What the exercise asks: The copy has to match the records word for word and include no pictures.

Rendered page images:
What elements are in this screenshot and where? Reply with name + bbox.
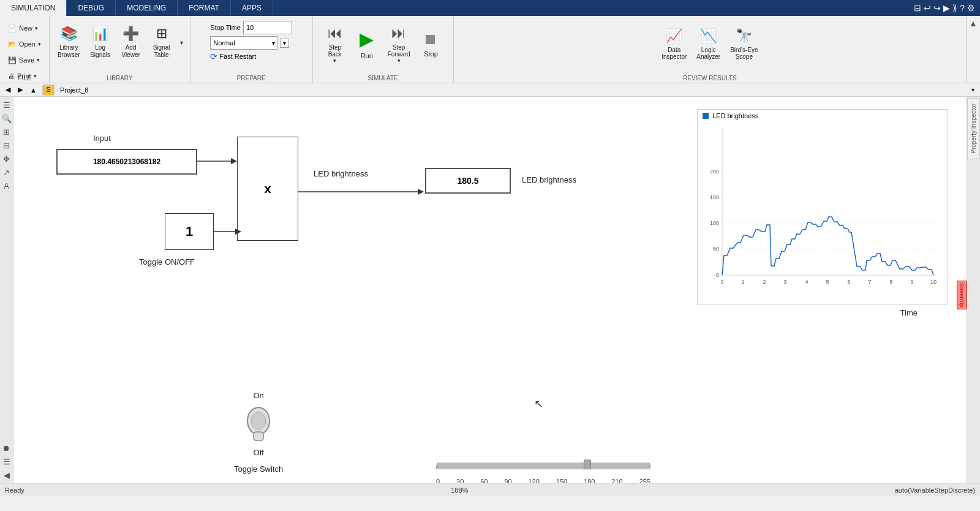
svg-text:1: 1 xyxy=(741,279,744,285)
slider-tick-150: 150 xyxy=(556,478,567,483)
status-bar: Ready 188% auto(VariableStepDiscrete) xyxy=(0,483,980,496)
stop-time-input[interactable] xyxy=(243,21,292,34)
ribbon: 📄 New ▾ 📂 Open ▾ 💾 Save ▾ 🖨 Print ▾ FILE xyxy=(0,16,980,83)
sidebar-zoom-in[interactable]: 🔍 xyxy=(1,113,12,124)
screentip-label[interactable]: ScreenTip xyxy=(957,281,967,309)
input-display[interactable]: 180.4650213068182 xyxy=(56,149,197,175)
open-button[interactable]: 📂 Open ▾ xyxy=(4,37,45,51)
slider-thumb[interactable] xyxy=(584,460,591,469)
main-area: ☰ 🔍 ⊞ ⊟ ✥ ↗ A ⏺ ☰ ◀ Input 180.4650213068… xyxy=(0,97,980,483)
stop-icon: ⏹ xyxy=(423,31,438,48)
address-nav: ◀ ▶ ▲ xyxy=(2,85,40,96)
library-browser-button[interactable]: 📚 Library Browser xyxy=(53,21,85,64)
new-dropdown-icon: ▾ xyxy=(35,25,38,31)
breadcrumb-project[interactable]: Project_8 xyxy=(57,85,91,95)
svg-text:10: 10 xyxy=(930,279,937,285)
save-dropdown-icon: ▾ xyxy=(37,57,40,63)
address-bar: ◀ ▶ ▲ S Project_8 ▾ xyxy=(0,83,980,97)
menu-tab-format[interactable]: FORMAT xyxy=(178,0,231,16)
address-bar-dropdown-button[interactable]: ▾ xyxy=(968,85,978,96)
menu-tab-debug[interactable]: DEBUG xyxy=(67,0,116,16)
svg-marker-3 xyxy=(418,189,424,195)
settings-icon[interactable]: ⚙ xyxy=(967,3,975,13)
nav-back-button[interactable]: ◀ xyxy=(2,85,13,96)
fast-restart-row[interactable]: ⟳ Fast Restart xyxy=(210,51,292,61)
menu-tab-simulation[interactable]: SIMULATION xyxy=(0,0,67,16)
logic-analyzer-icon: 📉 xyxy=(700,28,717,44)
svg-text:50: 50 xyxy=(713,246,719,252)
off-label: Off xyxy=(254,448,264,457)
stop-button[interactable]: ⏹ Stop xyxy=(415,21,446,67)
new-button[interactable]: 📄 New ▾ xyxy=(4,21,42,36)
new-icon: 📄 xyxy=(8,25,17,32)
open-dropdown-icon: ▾ xyxy=(38,41,41,47)
step-forward-button[interactable]: ⏭ Step Forward ▾ xyxy=(383,21,415,67)
step-back-button[interactable]: ⏮ Step Back ▾ xyxy=(320,21,350,67)
logic-analyzer-button[interactable]: 📉 Logic Analyzer xyxy=(692,21,725,67)
review-section-label: REVIEW RESULTS xyxy=(454,75,966,81)
output-display[interactable]: 180.5 xyxy=(425,168,511,194)
sidebar-list-btn[interactable]: ☰ xyxy=(1,456,12,467)
toggle-value-text: 1 xyxy=(186,224,193,240)
menu-tab-modeling[interactable]: MODELING xyxy=(116,0,178,16)
library-dropdown-button[interactable]: ▾ xyxy=(178,21,186,64)
svg-text:0: 0 xyxy=(716,272,719,278)
chart-svg: 0 50 100 150 200 0 1 2 3 4 5 6 7 8 xyxy=(704,122,943,293)
save-button[interactable]: 💾 Save ▾ xyxy=(4,53,44,67)
run-shortcut-icon[interactable]: ▶ xyxy=(943,3,950,13)
data-inspector-button[interactable]: 📈 Data Inspector xyxy=(657,21,691,67)
library-tools: 📚 Library Browser 📊 Log Signals ➕ Add Vi… xyxy=(53,18,186,72)
sidebar-hand-tool[interactable]: ✥ xyxy=(1,153,12,164)
step-forward-dropdown-icon: ▾ xyxy=(398,58,401,64)
open-icon: 📂 xyxy=(8,40,17,48)
sidebar-select-tool[interactable]: ↗ xyxy=(1,167,12,178)
nav-forward-button[interactable]: ▶ xyxy=(15,85,26,96)
collapse-ribbon-button[interactable]: ▲ xyxy=(967,16,980,83)
sidebar-zoom-out[interactable]: ⊟ xyxy=(1,140,12,151)
sidebar-zoom-fit[interactable]: ⊞ xyxy=(1,126,12,137)
signal-table-button[interactable]: ⊞ Signal Table xyxy=(147,21,176,64)
extend-icon[interactable]: ⟫ xyxy=(952,3,957,13)
toggle-bulb-svg[interactable] xyxy=(245,403,272,445)
main-block[interactable]: x xyxy=(237,137,298,241)
log-signals-button[interactable]: 📊 Log Signals xyxy=(86,21,115,64)
sidebar-browser-toggle[interactable]: ☰ xyxy=(1,99,12,110)
menu-bar: SIMULATION DEBUG MODELING FORMAT APPS ⊟ … xyxy=(0,0,980,16)
library-browser-icon: 📚 xyxy=(61,26,77,42)
arrow-block-to-output xyxy=(298,183,427,201)
undo-icon[interactable]: ↩ xyxy=(924,3,931,13)
toggle-block[interactable]: 1 xyxy=(165,213,214,250)
svg-text:7: 7 xyxy=(868,279,871,285)
breadcrumb: Project_8 xyxy=(57,85,966,95)
fast-restart-label: Fast Restart xyxy=(219,53,256,60)
add-viewer-button[interactable]: ➕ Add Viewer xyxy=(116,21,146,64)
redo-icon[interactable]: ↪ xyxy=(933,3,941,13)
collapse-ribbon-icon: ▲ xyxy=(969,18,978,28)
fast-restart-icon: ⟳ xyxy=(210,51,217,61)
file-section-label: FILE xyxy=(0,75,49,81)
help-icon[interactable]: ? xyxy=(960,3,965,13)
svg-text:150: 150 xyxy=(710,194,719,200)
stop-time-row: Stop Time xyxy=(210,21,292,34)
sidebar-collapse-btn[interactable]: ◀ xyxy=(1,469,12,480)
window-icon-1[interactable]: ⊟ xyxy=(914,3,921,13)
menu-tab-apps[interactable]: APPS xyxy=(231,0,273,16)
mode-dropdown-btn[interactable]: ▾ xyxy=(280,39,289,48)
sidebar-annotation[interactable]: A xyxy=(1,180,12,191)
toggle-switch-area: On Off Toggle Switch xyxy=(234,391,283,469)
simulate-section-label: SIMULATE xyxy=(313,75,453,81)
nav-up-button[interactable]: ▲ xyxy=(27,85,40,96)
property-inspector-label[interactable]: Property Inspector xyxy=(967,98,980,159)
svg-text:2: 2 xyxy=(763,279,766,285)
simulation-mode-select[interactable]: Normal Accelerator Rapid Accelerator xyxy=(210,36,277,50)
led-brightness-block-label: LED brightness xyxy=(522,175,576,184)
birds-eye-button[interactable]: 🔭 Bird's-Eye Scope xyxy=(726,21,762,67)
step-back-dropdown-icon: ▾ xyxy=(333,58,336,64)
svg-text:0: 0 xyxy=(720,279,723,285)
sidebar-record-btn[interactable]: ⏺ xyxy=(1,442,12,453)
save-icon: 💾 xyxy=(8,56,17,64)
chart-panel: LED brightness 0 50 100 150 200 xyxy=(697,109,948,305)
on-label: On xyxy=(253,391,263,400)
run-button[interactable]: ▶ Run xyxy=(352,21,382,67)
slider-tick-120: 120 xyxy=(529,478,540,483)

Output of the task:
What elements are in this screenshot and where? Reply with name + bbox.
svg-text:1: 1 xyxy=(741,279,744,285)
slider-tick-150: 150 xyxy=(556,478,567,483)
status-bar: Ready 188% auto(VariableStepDiscrete) xyxy=(0,483,980,496)
stop-time-input[interactable] xyxy=(243,21,292,34)
ribbon: 📄 New ▾ 📂 Open ▾ 💾 Save ▾ 🖨 Print ▾ FILE xyxy=(0,16,980,83)
sidebar-zoom-in[interactable]: 🔍 xyxy=(1,113,12,124)
screentip-label[interactable]: ScreenTip xyxy=(957,281,967,309)
input-display[interactable]: 180.4650213068182 xyxy=(56,149,197,175)
open-button[interactable]: 📂 Open ▾ xyxy=(4,37,45,51)
slider-thumb[interactable] xyxy=(584,460,591,469)
main-area: ☰ 🔍 ⊞ ⊟ ✥ ↗ A ⏺ ☰ ◀ Input 180.4650213068… xyxy=(0,97,980,483)
stop-icon: ⏹ xyxy=(423,31,438,48)
address-nav: ◀ ▶ ▲ xyxy=(2,85,40,96)
library-browser-button[interactable]: 📚 Library Browser xyxy=(53,21,85,64)
new-dropdown-icon: ▾ xyxy=(35,25,38,31)
breadcrumb-project[interactable]: Project_8 xyxy=(57,85,91,95)
svg-text:10: 10 xyxy=(930,279,937,285)
save-dropdown-icon: ▾ xyxy=(37,57,40,63)
address-bar: ◀ ▶ ▲ S Project_8 ▾ xyxy=(0,83,980,97)
menu-tab-format[interactable]: FORMAT xyxy=(178,0,231,16)
address-bar-dropdown-button[interactable]: ▾ xyxy=(968,85,978,96)
menu-tab-debug[interactable]: DEBUG xyxy=(67,0,116,16)
svg-marker-3 xyxy=(418,189,424,195)
settings-icon[interactable]: ⚙ xyxy=(967,3,975,13)
nav-back-button[interactable]: ◀ xyxy=(2,85,13,96)
fast-restart-row[interactable]: ⟳ Fast Restart xyxy=(210,51,292,61)
menu-tab-simulation[interactable]: SIMULATION xyxy=(0,0,67,16)
logic-analyzer-icon: 📉 xyxy=(700,28,717,44)
svg-text:50: 50 xyxy=(713,246,719,252)
off-label: Off xyxy=(254,448,264,457)
stop-button[interactable]: ⏹ Stop xyxy=(415,21,446,67)
new-button[interactable]: 📄 New ▾ xyxy=(4,21,42,36)
new-icon: 📄 xyxy=(8,25,17,32)
open-dropdown-icon: ▾ xyxy=(38,41,41,47)
step-forward-button[interactable]: ⏭ Step Forward ▾ xyxy=(383,21,415,67)
step-back-button[interactable]: ⏮ Step Back ▾ xyxy=(320,21,350,67)
logic-analyzer-button[interactable]: 📉 Logic Analyzer xyxy=(692,21,725,67)
review-section-label: REVIEW RESULTS xyxy=(454,75,966,81)
output-display[interactable]: 180.5 xyxy=(425,168,511,194)
sidebar-list-btn[interactable]: ☰ xyxy=(1,456,12,467)
toggle-value-text: 1 xyxy=(186,224,193,240)
menu-tab-modeling[interactable]: MODELING xyxy=(116,0,178,16)
library-dropdown-button[interactable]: ▾ xyxy=(178,21,186,64)
svg-text:0: 0 xyxy=(716,272,719,278)
chart-svg: 0 50 100 150 200 0 1 2 3 4 5 6 7 8 xyxy=(704,122,943,293)
save-button[interactable]: 💾 Save ▾ xyxy=(4,53,44,67)
run-shortcut-icon[interactable]: ▶ xyxy=(943,3,950,13)
data-inspector-button[interactable]: 📈 Data Inspector xyxy=(657,21,691,67)
library-tools: 📚 Library Browser 📊 Log Signals ➕ Add Vi… xyxy=(53,18,186,72)
sidebar-hand-tool[interactable]: ✥ xyxy=(1,153,12,164)
step-forward-dropdown-icon: ▾ xyxy=(398,58,401,64)
open-icon: 📂 xyxy=(8,40,17,48)
sidebar-select-tool[interactable]: ↗ xyxy=(1,167,12,178)
nav-forward-button[interactable]: ▶ xyxy=(15,85,26,96)
collapse-ribbon-button[interactable]: ▲ xyxy=(967,16,980,83)
sidebar-zoom-out[interactable]: ⊟ xyxy=(1,140,12,151)
sidebar-zoom-fit[interactable]: ⊞ xyxy=(1,126,12,137)
signal-table-button[interactable]: ⊞ Signal Table xyxy=(147,21,176,64)
extend-icon[interactable]: ⟫ xyxy=(952,3,957,13)
toggle-bulb-svg[interactable] xyxy=(245,403,272,445)
main-block[interactable]: x xyxy=(237,137,298,241)
log-signals-button[interactable]: 📊 Log Signals xyxy=(86,21,115,64)
sidebar-browser-toggle[interactable]: ☰ xyxy=(1,99,12,110)
menu-bar: SIMULATION DEBUG MODELING FORMAT APPS ⊟ … xyxy=(0,0,980,16)
library-browser-icon: 📚 xyxy=(61,26,77,42)
arrow-block-to-output xyxy=(298,183,427,201)
undo-icon[interactable]: ↩ xyxy=(924,3,931,13)
toggle-block[interactable]: 1 xyxy=(165,213,214,250)
svg-text:7: 7 xyxy=(868,279,871,285)
breadcrumb: Project_8 xyxy=(57,85,966,95)
fast-restart-label: Fast Restart xyxy=(219,53,256,60)
add-viewer-button[interactable]: ➕ Add Viewer xyxy=(116,21,146,64)
redo-icon[interactable]: ↪ xyxy=(933,3,941,13)
collapse-ribbon-icon: ▲ xyxy=(969,18,978,28)
fast-restart-icon: ⟳ xyxy=(210,51,217,61)
file-section-label: FILE xyxy=(0,75,49,81)
help-icon[interactable]: ? xyxy=(960,3,965,13)
svg-text:150: 150 xyxy=(710,194,719,200)
stop-time-row: Stop Time xyxy=(210,21,292,34)
sidebar-collapse-btn[interactable]: ◀ xyxy=(1,469,12,480)
window-icon-1[interactable]: ⊟ xyxy=(914,3,921,13)
menu-tab-apps[interactable]: APPS xyxy=(231,0,273,16)
mode-dropdown-btn[interactable]: ▾ xyxy=(280,39,289,48)
sidebar-annotation[interactable]: A xyxy=(1,180,12,191)
toggle-switch-area: On Off Toggle Switch xyxy=(234,391,283,469)
simulate-section-label: SIMULATE xyxy=(313,75,453,81)
nav-up-button[interactable]: ▲ xyxy=(27,85,40,96)
property-inspector-label[interactable]: Property Inspector xyxy=(967,98,980,159)
svg-text:2: 2 xyxy=(763,279,766,285)
simulation-mode-select[interactable]: Normal Accelerator Rapid Accelerator xyxy=(210,36,277,50)
led-brightness-block-label: LED brightness xyxy=(522,175,576,184)
birds-eye-button[interactable]: 🔭 Bird's-Eye Scope xyxy=(726,21,762,67)
step-back-dropdown-icon: ▾ xyxy=(333,58,336,64)
svg-text:0: 0 xyxy=(720,279,723,285)
sidebar-record-btn[interactable]: ⏺ xyxy=(1,442,12,453)
save-icon: 💾 xyxy=(8,56,17,64)
chart-panel: LED brightness 0 50 100 150 200 xyxy=(697,109,948,305)
on-label: On xyxy=(253,391,263,400)
run-button[interactable]: ▶ Run xyxy=(352,21,382,67)
slider-tick-120: 120 xyxy=(529,478,540,483)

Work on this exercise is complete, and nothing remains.